1200 journalistes d’investigation venus de 130 pays participent à cette conférence internationale, dont deux Burundais.

  3   Vos commentaires
  1. MANA

    On en demande beaucoup aux journalistes : ce sont des humains. On ne peut pas leur empêcher d’avoir une sensibilité après avoir démontré le pour et le contre. Quand on rédige il faut conclure.
    Même ailleurs il y a des journaux de gauche et de droite. Vous souhaitez que les journalistes africains disent juste ce qu’ils constatent sans commenter ? Quel épanouissement intellectuel ?

  2. Fofo

    Nous sommes tous appelés à la solidarité avec tous ces journalistes pour un service combien important dans le renforcement de la démocratie, la promotion de droit dit de l’homme (moi je préfère le devoir de l’homme envers l’autre parce qu’il y a pas de droit sans obligation ou un droit sans limite) et la contribution au développement socio-économique.
    Toutefois, les journalistes devraient reconnaître qu’il y a parmi eux qui ne veulent respecter ni la déontologie professionnelle ni la loi qui les régit. D’autres se sont transformés en politiciens déguisés leur objectif, d’une part faire tomber le gouvernement qui ne leur est pas favorable à leurs intérêts. D’autre par soutenir ou defendre le gouvernement dans toutes circonstances. D’autres se sont fixés comme mission, devenir le prophète qui ne sont là que pour prophetiser le malheur contre les autres ou ne rapportent que les faiblesses des autres et jamais leurs qualités. Un bon professeur peut être en même temps grand soulard. Pourquoi vous intéressez-vous de ses faiblesses seulement et non les deux à la fois ?

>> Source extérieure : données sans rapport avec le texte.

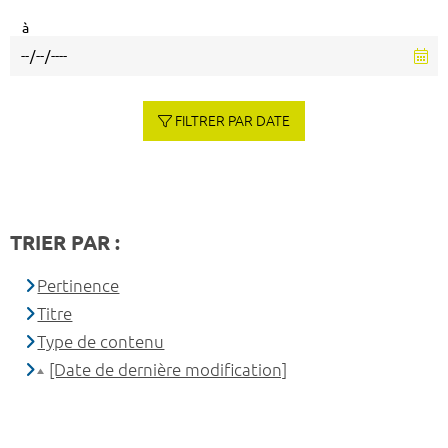
à
FILTRER PAR DATE
TRIER PAR :
Pertinence
Titre
Type de contenu
[Date de dernière modification]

    C’est au journaliste de veiller au respect de la déontologie professionnelle et à la loi c’était ainsi que vous deviendrez plus solidaires entre vous même d’abord et gagner le soutien de tout le monde.

    Que le journalisme reste une source d’information juste, impartiale et équilibrée et non un outil de vulgarisation des rumeurs, de la haine ou de règlement des comptes.

    • Karabona

      Non Fofo, la presse n’a pas seulement pour mission de donner une information « impartiale » et « équilibrée », ça, c’est une vision qui date du Moyen-Age, dans une démocratie la presse dite « d’opinions » est une chose normale, la presse d’investigation qui traque les magouilleurs, les tricheurs, les mensonges d’état, etc, c’est encore normal, une presse « politique », qui marque un penchant pour un modèle socio-économique ou l’autre, c’est encore parfaitement normal – le journalisme est politique dans son essence, « politique » dans le bon sens du terme, c’est à dire qu’il participe à une bonne gestion de la « chose publique », la « res publica » en latin ou encore la république en français, dans une république, la presse est en résumé LIBRE, mais le Burundi n’est plus une république, c’est un système totalitaire qui par essence, lui,ne peut s’accomoder de la fonction de contre-pouvoir de la presse, de sa fonction de gardien de la démocratie… et pourtant… la liberté de la presse est une condition essentielle à la liberté de chacun des citoyens d’une nation, c’est la liberté d’expression d’un peuple.